Natural Female Posture is Whole Woman™ Posture

by Christine Kent on January 3, 2011

It is a true marvel for women of our time to have lived to see the rise and fall of pelvic reconstructive surgery for the common conditions of prolapse and incontinence. While the fall is nowhere near complete, it is clear that old institutions are slowly crumbling under the new paradigm of wholeness and the stability of natural female design.

Taking the place of the traditionally male role of surgical “correction” of prolapse and incontinence are postural systems created exclusively by women. Several women have developed an understanding of the critical relationship between pelvic organ support and spinal alignment, and are pioneering a conscious return to more natural human posture.

While these researchers herald a new age in the treatment of chronic pelvic and back disorders, there remains the unresolved issue of what exactly constitutes natural human posture. I would like to illustrate why I believe Whole Woman™ posture is the only truly natural human posture yet described. Clarifying this distinction is essential as we move ever closer to a worldwide teachable field of postural health for women with disorders of pelvic organ support.

We must begin by understanding that the fundamental problem of universal design or evolutionary purpose has always been about how land animals regulate the forces of intra-abdominal pressure. Arguments about pelvic organ support have always revolved around this elemental dynamic since Paramore1 and Keith2 first described the evolution of the pelvis.
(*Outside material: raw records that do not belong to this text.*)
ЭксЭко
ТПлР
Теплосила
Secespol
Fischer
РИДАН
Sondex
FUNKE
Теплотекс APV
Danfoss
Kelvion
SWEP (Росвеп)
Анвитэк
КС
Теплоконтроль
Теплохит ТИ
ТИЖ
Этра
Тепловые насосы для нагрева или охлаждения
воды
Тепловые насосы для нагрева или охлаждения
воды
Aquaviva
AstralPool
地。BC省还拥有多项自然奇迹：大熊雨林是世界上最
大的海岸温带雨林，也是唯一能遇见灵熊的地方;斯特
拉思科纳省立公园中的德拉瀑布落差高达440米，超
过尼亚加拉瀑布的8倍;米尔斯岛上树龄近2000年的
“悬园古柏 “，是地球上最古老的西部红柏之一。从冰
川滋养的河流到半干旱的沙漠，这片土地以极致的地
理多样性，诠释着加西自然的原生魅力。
From primitive fish on, animals devised more and more complex strategies for coping with internal pressures created by their external environments. Air-breathing bodies had to be arranged in ways that allowed for release of excrement, eggs and offspring, yet prevented extrusion of internal organs. Early amphibians aided the intra-abdominal vacuum necessary for breathing by simply sitting on their perineal orifices.
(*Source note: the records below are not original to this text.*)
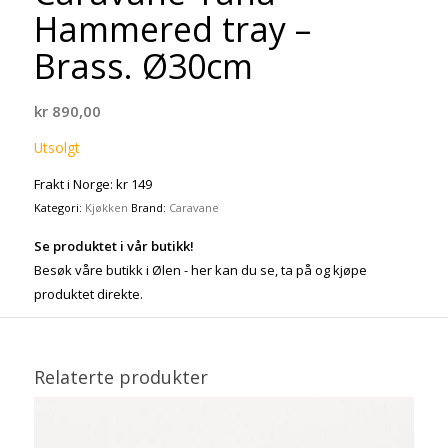
Hammered tray –
Brass. Ø30cm
kr
890,00
Utsolgt
Frakt i Norge: kr 149
Kategori:
Kjøkken
Brand:
Caravane
Se produktet i vår butikk!
Besøk våre butikk i Ølen - her kan du se, ta på og kjøpe
produktet direkte.
Relaterte produkter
The term “intra-abdominal pressure” is commonly used to describe the dynamics inside the abdomen and pelvis. However, I challenge the widely held belief that static pressure is significantly increased or decreased inside these cavities. While a true pressure gradient exists between intrapulmonary and atmospheric pressure, allowing us to breathe, such pressure changes inside the body can only be very slight. This is due to the fact that internal organs and structures are largely composed of water, and water cannot be compressed.
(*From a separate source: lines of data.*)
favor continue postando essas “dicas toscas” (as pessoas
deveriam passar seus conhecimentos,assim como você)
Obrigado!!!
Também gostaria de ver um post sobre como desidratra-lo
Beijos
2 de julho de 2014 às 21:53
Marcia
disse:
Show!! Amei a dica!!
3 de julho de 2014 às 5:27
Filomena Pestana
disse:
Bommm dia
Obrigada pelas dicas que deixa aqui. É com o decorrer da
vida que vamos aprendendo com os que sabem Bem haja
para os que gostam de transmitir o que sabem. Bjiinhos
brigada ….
I propose the new term, intra-abdominopelvic displacement to describe the dynamic movement that occurs during breathing and muscular activity. This more accurate description provides a useful impression of what actually happens when we take a breath or pull in the abdominal wall. Abdominal and pelvic contents are not placed under greater pressure, but rather dis-placed to other locations. An elastic abdominal wall allows for this movement.

Each time we breathe in, or inspire, the respiratory diaphragm expands downward, displacing abdominal and pelvic contents down and forward. The results of this movement are pelvic organs that bend ninety degrees from their channels to become positioned against the lower abdominal wall.

Esther Gokhale (the Gokhale Method℠) states that, “The chest and spine move the most during breathing at rest.”3 However, the accuracy of this statement is dependent upon bodily posture. When the abdominal wall is pulled in, even slightly, internal pressures cannot displace the organs fully forward. Therefore, the chest is displaced upward instead. When the lumbar curve is fully in place and the abdominal muscles lengthened, belly breathing predominates and chest breathing is minimal.

We have only to observe the bodies of children to comprehend what constitutes natural human posture. The upper abdomen is puffed out and the lower abdomen follows in a gentle arc from breastbone to pubic bones.

The only reason this posture is not carried forward into adulthood is because artificial posture is imposed upon us from the outside by the cultures we live in. There are no other reasons we should ever lose our natural posture. Yet today, virtually every system of postural and exercise therapy is taking us further away from our intrinsic design.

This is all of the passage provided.